Ding dong…
Kapı deliğinden baktım. Yöneticimiz Cevdet amcaydı gelen. Kendisi bir hayli huysuz, gudubet, insanlara kötü davranmayı marifet gören bir insandır. Acaba yine, yaptığım neyden dolayı yargılanacağım, düşünceleri eşliğinde kapıyı açtım.
Tunç : Buyur Cevdet amca ne vardı?
Cevdet : Tunç evladım nasılsın?
Şaşırmıştım. Genel olarak o pis boğazını temizleyip. “Apartmanın huzurunu bozuyorsun” falan gibilerinden bir şeyler söylerdi. Haliyle afalladım.
Tunç : İyidir Cevdet bey siz nasılsınız?
Cevdet : İyidir evladım. Sağol. Bir ihtiyacın falan var mı?

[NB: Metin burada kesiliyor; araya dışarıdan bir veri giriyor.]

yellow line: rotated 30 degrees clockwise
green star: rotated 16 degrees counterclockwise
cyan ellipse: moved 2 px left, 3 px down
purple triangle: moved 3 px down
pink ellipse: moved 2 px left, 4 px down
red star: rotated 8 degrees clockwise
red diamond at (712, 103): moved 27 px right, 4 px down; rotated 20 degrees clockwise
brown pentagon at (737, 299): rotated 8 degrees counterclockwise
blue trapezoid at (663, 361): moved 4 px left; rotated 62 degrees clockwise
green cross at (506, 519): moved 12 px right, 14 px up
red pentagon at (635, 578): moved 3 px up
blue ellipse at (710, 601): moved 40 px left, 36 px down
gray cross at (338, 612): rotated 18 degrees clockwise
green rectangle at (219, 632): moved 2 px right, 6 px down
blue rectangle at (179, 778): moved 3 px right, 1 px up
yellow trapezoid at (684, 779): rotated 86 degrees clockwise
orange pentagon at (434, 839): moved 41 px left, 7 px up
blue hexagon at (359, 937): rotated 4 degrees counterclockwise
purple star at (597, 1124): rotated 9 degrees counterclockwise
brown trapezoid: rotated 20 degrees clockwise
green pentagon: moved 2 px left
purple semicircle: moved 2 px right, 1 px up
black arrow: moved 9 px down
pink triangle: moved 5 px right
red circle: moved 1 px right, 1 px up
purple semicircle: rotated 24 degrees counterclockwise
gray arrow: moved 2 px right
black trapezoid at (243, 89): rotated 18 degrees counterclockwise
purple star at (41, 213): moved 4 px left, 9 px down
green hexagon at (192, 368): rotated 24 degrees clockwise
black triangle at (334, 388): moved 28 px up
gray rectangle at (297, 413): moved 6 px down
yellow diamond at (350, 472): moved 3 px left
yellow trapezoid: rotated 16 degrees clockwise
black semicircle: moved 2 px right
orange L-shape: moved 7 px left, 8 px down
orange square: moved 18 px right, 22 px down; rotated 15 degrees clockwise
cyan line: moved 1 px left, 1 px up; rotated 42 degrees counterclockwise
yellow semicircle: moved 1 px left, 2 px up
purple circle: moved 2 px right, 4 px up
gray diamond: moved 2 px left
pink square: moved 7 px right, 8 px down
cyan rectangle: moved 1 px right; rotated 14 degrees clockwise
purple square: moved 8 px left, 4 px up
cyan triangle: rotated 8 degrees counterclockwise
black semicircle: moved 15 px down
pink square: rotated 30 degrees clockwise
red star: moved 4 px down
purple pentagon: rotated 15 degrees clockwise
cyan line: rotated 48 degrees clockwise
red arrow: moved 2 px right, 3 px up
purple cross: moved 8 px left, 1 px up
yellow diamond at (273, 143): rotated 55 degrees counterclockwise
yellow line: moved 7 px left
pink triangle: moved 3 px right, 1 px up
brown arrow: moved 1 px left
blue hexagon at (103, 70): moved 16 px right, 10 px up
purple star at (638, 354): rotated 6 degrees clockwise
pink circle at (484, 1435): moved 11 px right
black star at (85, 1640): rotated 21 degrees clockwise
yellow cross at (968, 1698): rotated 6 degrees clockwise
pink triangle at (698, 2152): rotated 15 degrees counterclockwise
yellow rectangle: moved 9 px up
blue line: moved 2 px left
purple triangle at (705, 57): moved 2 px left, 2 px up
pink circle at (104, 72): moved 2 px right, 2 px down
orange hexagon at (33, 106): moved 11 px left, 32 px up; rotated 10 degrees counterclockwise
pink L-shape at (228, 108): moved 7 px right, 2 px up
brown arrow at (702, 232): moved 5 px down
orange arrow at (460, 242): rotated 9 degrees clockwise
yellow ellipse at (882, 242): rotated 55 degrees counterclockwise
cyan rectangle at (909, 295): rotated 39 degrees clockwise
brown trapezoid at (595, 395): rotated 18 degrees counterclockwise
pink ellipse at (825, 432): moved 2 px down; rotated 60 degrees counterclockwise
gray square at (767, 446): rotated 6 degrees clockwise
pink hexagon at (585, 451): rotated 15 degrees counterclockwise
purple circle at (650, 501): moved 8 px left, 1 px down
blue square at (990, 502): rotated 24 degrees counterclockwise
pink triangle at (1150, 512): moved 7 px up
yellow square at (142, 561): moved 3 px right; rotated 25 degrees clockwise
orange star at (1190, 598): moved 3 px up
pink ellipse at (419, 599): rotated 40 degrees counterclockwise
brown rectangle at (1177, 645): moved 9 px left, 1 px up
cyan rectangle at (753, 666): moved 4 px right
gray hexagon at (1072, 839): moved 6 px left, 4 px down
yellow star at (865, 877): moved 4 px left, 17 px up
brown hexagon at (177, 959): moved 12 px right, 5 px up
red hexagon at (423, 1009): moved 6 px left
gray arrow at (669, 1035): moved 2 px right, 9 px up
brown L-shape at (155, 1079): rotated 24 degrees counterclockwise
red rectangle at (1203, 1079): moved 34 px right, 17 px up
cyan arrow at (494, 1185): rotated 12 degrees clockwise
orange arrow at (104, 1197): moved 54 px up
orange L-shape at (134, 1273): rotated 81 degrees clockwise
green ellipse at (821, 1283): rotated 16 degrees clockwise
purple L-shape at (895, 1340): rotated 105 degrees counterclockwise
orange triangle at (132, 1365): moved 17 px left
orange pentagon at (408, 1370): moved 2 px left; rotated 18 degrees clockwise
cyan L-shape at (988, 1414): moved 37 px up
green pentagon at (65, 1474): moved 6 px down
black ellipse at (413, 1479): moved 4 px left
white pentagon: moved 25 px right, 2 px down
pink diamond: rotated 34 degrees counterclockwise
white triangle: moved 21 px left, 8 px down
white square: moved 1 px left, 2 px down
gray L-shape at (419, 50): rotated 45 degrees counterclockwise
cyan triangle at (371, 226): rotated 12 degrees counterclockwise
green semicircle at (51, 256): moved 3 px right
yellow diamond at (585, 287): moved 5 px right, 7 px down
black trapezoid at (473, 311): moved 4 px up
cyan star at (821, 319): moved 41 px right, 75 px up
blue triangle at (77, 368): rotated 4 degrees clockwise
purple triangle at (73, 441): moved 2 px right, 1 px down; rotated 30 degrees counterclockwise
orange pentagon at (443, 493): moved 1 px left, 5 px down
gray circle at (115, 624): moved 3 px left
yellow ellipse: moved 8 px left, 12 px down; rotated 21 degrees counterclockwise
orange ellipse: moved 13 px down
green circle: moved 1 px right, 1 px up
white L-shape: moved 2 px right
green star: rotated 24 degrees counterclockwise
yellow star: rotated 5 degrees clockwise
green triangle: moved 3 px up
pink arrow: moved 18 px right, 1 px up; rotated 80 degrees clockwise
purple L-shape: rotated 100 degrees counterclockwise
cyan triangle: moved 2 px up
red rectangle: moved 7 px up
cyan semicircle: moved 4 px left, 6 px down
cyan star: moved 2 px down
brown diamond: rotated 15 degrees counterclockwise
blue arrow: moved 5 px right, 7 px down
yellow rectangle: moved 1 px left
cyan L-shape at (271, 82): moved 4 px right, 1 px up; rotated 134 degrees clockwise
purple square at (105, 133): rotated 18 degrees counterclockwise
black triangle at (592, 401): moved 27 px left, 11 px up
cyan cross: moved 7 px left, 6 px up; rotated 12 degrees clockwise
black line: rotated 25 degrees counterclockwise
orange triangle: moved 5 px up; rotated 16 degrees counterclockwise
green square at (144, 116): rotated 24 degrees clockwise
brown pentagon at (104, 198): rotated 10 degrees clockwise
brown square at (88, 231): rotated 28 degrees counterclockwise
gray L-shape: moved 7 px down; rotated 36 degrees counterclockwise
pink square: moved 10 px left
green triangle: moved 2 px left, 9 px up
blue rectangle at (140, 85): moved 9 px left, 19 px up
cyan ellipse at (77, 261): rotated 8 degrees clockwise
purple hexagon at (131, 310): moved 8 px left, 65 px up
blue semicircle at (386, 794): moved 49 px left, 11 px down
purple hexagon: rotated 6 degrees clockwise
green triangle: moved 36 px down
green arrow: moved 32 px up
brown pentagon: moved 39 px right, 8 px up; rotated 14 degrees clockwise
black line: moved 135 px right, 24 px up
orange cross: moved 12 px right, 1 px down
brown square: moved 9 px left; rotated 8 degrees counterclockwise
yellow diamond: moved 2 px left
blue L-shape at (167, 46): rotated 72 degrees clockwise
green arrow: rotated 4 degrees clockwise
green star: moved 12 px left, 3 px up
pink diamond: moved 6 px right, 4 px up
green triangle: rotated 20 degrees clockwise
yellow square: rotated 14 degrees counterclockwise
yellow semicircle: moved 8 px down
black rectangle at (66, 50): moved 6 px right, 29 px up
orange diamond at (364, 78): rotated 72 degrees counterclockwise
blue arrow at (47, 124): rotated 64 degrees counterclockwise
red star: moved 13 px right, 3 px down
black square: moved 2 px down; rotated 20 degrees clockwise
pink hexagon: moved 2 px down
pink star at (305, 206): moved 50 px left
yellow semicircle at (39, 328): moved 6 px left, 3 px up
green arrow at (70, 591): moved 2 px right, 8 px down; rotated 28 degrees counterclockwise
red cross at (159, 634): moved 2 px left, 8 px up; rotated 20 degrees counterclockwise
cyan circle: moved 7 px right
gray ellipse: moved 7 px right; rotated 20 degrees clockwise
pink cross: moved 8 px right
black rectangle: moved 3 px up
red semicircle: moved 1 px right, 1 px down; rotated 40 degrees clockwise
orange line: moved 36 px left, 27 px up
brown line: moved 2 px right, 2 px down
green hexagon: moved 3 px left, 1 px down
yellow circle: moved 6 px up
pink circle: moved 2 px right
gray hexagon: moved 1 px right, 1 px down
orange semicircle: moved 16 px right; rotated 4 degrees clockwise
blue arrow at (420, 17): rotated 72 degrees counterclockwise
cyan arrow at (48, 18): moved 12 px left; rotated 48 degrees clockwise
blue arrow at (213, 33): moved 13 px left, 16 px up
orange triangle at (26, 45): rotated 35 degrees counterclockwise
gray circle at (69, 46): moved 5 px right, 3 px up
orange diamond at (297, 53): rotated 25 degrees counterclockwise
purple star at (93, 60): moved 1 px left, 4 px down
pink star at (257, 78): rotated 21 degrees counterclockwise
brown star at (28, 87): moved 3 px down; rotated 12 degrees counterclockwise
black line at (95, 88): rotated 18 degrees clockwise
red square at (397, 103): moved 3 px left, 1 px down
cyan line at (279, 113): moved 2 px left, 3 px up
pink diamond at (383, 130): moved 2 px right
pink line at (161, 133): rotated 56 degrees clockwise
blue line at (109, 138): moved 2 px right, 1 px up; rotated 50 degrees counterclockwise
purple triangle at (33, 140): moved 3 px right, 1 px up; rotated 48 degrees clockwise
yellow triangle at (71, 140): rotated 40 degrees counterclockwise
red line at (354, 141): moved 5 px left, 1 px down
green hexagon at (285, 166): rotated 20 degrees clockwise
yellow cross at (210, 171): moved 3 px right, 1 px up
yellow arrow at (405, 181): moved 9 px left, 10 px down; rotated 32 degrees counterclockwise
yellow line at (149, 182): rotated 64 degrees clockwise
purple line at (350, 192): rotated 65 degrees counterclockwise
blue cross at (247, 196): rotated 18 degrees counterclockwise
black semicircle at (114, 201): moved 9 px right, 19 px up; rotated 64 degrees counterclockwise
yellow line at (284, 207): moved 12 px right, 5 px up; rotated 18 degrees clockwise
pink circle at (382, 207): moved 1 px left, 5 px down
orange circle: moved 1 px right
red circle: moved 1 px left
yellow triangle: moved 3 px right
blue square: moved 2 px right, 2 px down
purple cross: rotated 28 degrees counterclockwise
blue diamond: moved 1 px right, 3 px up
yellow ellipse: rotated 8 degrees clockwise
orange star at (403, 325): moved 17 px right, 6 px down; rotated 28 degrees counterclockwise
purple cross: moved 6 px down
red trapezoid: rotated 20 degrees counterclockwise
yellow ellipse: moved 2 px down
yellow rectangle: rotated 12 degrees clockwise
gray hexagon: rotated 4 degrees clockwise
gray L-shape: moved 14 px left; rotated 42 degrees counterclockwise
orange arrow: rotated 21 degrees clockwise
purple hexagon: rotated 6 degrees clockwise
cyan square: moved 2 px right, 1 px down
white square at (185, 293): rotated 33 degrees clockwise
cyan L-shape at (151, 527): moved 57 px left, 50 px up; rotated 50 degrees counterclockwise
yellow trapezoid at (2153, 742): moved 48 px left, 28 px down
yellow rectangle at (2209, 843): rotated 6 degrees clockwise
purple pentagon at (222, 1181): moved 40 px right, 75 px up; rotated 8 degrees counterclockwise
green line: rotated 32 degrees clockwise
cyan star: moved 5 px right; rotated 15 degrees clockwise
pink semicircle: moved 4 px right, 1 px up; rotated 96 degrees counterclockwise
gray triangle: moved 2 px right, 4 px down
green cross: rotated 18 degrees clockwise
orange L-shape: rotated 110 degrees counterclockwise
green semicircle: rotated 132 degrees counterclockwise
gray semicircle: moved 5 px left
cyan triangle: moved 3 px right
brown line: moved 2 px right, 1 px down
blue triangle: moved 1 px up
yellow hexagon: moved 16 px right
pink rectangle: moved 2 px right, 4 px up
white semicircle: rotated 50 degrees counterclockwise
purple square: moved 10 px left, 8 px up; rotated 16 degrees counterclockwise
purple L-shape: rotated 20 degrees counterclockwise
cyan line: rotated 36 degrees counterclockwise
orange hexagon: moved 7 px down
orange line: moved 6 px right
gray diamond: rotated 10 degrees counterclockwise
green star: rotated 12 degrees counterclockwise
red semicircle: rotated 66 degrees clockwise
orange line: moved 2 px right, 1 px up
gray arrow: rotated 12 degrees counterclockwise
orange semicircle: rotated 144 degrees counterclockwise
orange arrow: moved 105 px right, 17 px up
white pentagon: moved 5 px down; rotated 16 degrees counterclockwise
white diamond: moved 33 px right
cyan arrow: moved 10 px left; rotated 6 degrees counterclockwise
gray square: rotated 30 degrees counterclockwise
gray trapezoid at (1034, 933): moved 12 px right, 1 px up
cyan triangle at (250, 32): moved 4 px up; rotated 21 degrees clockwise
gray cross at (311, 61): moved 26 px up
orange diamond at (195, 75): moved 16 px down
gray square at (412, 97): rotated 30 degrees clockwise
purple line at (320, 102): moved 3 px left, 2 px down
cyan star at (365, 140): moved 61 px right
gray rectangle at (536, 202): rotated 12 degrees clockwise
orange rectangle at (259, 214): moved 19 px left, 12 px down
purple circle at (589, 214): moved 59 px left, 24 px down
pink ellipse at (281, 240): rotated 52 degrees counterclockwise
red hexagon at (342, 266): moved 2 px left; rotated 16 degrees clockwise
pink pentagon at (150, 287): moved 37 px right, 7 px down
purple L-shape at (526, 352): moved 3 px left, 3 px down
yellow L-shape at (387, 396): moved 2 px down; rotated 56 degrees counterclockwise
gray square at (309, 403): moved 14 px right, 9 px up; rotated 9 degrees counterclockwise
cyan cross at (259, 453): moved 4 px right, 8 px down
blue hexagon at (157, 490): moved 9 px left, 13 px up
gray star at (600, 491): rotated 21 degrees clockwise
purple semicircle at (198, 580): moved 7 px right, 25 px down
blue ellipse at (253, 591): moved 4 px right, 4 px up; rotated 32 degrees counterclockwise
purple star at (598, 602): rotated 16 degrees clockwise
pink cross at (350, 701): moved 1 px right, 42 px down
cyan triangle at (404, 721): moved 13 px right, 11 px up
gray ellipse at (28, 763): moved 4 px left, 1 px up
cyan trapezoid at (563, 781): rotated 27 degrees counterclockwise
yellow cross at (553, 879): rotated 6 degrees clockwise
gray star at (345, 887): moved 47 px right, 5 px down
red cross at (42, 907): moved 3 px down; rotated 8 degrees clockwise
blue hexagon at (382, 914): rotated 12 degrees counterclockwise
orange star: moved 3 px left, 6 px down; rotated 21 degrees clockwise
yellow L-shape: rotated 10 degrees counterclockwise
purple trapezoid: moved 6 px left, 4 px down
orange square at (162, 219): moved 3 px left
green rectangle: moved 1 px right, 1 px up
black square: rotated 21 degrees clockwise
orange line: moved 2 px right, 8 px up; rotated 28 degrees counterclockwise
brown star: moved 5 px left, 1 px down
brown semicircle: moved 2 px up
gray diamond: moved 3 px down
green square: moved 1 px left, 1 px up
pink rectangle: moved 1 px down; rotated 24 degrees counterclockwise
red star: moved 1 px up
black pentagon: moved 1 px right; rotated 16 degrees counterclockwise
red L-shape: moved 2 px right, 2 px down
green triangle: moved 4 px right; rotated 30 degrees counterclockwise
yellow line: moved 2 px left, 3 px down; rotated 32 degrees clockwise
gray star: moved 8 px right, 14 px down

Öldüm mü ben acaba? Cevdet bana neden böyle şeyler söylüyor olabilir ki?
Tunç : Yo yo yo.. Teşekkür ederim. Şey. Imm. Neden geldiniz?
Cevdet : Neden gelmeyeyim evladım? Sen benim komşum değil misin? Ayrıca evladım yaşındasın.
Tunç : Allah allah. Ne bileyim. Siz genelde bağıran çağıran bir insandınız.
Cevdet: Yok evladım o günler eskide kaldı. Ben artık değiştim. İçsel yolculuğa çıktım. İç huzurumu arıyorum.
Şok oldum. Cevdet amca ve içsel yolculuk mu? Yahu bu adam site bahçesinde beslediğimiz kedilere bile “şerefsiz hayvanlar” diyecek kadar düşmandır şeylere. Ağzından küfür eksik olmaz. Muhtemelen iç huzurunu da küfür ede ede arıyordur.
Tunç : Teşekkür ederim. Umarım bulursunuz iç huzurunuzu.
Cevdet: Sağol evladım. Bir ihtiyacın olursa beni ara hiç çekinme.